Did the PAP politicians and Women’s Wing display selective outrage?

Did the PAP politicians and Women’s Wing display selective outrage?

Scores of People’s Action Party politicians, along with the PAP Women’s Wing have expressed dismay over the community-based sentence given to a university student who strangled his ex-girlfriend.

This was summed up appropriately in a statement: “The PAP Women’s Wing and PAP Women Members of Parliament strongly denounce violence against women. Like many members of the public, we are dismayed that the sentence in this case appears disproportionate to the offence.”

Even Speaker of Parliament Tan Chuan-Jin jumped into the fray, saying “the verdict by the judge appears lenient.”

Decrying violence against women is the right and proper thing to do. However, we have to ask if the outrage of the PAP politicians and PAP Women’s Wing is selective.

Where was the dismay and outrage when a spousal violence analogy was inexplicably and inappropriately used on Dr Chee Soon Juan earlier this month?

If not for the Association of Women for Action and Research (AWARE), the PAP’s use of the spousal abuse analogy would have gone unchallenged.

AWARE had said in a Facebook post on 4 July: “Many members of the public have reached out to us with their concerns about this PAP press release about Chee Soon Juan, which compares a statement of Chee’s to an allegation that someone had beaten up their spouse.

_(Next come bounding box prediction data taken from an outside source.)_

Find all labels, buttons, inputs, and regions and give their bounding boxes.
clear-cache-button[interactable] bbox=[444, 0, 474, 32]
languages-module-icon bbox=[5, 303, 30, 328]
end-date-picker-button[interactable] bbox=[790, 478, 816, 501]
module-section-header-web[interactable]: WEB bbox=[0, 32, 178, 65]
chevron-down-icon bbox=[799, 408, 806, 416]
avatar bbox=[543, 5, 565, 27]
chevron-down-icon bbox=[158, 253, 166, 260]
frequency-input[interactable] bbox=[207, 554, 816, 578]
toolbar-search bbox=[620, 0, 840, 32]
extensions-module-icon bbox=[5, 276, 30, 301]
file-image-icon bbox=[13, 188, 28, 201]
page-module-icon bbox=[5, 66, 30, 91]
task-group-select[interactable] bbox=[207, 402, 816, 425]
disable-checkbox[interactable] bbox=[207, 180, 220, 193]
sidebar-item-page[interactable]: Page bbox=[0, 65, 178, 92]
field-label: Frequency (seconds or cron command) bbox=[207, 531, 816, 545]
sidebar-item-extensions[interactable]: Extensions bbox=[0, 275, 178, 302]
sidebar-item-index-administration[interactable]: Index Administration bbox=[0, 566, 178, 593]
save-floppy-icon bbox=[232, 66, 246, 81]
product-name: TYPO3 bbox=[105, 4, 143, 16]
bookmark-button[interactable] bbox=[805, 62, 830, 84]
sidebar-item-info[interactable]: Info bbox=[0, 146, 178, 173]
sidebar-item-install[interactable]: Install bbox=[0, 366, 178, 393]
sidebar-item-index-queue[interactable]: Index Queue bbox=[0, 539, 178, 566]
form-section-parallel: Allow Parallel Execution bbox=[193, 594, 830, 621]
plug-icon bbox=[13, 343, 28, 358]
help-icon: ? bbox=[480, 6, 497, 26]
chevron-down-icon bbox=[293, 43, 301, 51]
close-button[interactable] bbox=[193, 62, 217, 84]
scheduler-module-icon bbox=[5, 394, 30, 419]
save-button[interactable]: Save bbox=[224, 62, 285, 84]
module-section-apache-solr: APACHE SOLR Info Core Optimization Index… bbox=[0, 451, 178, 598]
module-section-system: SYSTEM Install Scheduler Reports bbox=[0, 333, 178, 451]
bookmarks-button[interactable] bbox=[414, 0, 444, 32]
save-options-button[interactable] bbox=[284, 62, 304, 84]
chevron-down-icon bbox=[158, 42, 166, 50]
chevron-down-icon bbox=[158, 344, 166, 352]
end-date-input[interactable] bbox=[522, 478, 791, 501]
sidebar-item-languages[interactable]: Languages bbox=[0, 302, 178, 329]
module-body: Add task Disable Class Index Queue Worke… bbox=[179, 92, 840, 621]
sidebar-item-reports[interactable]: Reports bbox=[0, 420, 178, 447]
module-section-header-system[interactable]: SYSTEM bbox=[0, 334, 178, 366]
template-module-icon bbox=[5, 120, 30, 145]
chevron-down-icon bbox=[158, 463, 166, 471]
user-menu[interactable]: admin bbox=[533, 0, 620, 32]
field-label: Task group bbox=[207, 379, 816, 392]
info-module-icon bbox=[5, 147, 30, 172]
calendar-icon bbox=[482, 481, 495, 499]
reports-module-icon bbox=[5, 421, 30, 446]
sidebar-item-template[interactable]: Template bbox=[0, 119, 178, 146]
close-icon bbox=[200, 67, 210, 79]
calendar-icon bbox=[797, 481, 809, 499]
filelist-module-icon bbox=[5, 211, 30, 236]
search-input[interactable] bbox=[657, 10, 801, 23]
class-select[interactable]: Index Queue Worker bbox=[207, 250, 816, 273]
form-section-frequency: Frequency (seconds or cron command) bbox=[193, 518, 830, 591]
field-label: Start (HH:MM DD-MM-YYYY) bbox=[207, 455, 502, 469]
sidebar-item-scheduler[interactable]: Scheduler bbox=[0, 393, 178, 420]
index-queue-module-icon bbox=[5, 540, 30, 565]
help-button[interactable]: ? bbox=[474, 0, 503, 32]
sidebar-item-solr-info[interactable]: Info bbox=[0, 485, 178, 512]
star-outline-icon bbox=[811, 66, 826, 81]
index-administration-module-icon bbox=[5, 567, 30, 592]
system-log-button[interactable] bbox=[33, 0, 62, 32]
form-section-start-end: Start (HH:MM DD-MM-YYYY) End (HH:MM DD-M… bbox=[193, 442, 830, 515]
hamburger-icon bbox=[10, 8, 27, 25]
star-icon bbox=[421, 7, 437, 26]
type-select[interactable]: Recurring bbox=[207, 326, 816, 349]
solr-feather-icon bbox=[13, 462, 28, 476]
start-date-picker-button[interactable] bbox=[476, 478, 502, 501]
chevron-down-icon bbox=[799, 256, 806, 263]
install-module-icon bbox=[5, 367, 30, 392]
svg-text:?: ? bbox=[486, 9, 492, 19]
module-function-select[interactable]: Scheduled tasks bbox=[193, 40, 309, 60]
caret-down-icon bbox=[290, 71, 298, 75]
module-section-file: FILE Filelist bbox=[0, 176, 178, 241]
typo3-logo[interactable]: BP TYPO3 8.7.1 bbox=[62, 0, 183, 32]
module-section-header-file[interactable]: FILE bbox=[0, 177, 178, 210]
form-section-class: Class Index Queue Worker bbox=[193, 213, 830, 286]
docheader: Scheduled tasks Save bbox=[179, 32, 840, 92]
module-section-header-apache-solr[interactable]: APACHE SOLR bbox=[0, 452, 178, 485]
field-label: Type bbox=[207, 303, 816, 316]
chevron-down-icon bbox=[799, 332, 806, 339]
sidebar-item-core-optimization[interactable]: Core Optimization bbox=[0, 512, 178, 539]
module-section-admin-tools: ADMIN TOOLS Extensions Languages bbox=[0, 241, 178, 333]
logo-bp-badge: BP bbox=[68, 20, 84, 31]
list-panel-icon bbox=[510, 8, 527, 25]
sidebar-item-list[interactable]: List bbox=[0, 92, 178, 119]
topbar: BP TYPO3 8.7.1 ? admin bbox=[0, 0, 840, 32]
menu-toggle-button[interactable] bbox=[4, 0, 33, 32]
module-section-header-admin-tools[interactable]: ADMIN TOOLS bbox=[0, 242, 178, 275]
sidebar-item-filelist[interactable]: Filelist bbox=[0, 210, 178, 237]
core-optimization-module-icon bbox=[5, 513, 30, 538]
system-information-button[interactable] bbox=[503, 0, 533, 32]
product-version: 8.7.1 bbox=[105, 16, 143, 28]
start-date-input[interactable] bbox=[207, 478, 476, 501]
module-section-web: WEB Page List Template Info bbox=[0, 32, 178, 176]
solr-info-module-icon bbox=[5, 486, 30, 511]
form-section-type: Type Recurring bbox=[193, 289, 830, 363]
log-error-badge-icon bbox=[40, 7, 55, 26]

“This analogy is regrettable. It is insensitive to apply imagery of spousal violence to situations that have nothing to do with it.”

The spousal violence analogy used in relation to the 10 million population dispute was tactless, perhaps even reprehensible.

Yet the PAP Women’s Wing and female MPs, who “strongly denounce violence against women,” kept an eerie silence over the entire episode.

If outrage is selective, it becomes self-serving and reeks of moral hypocrisy.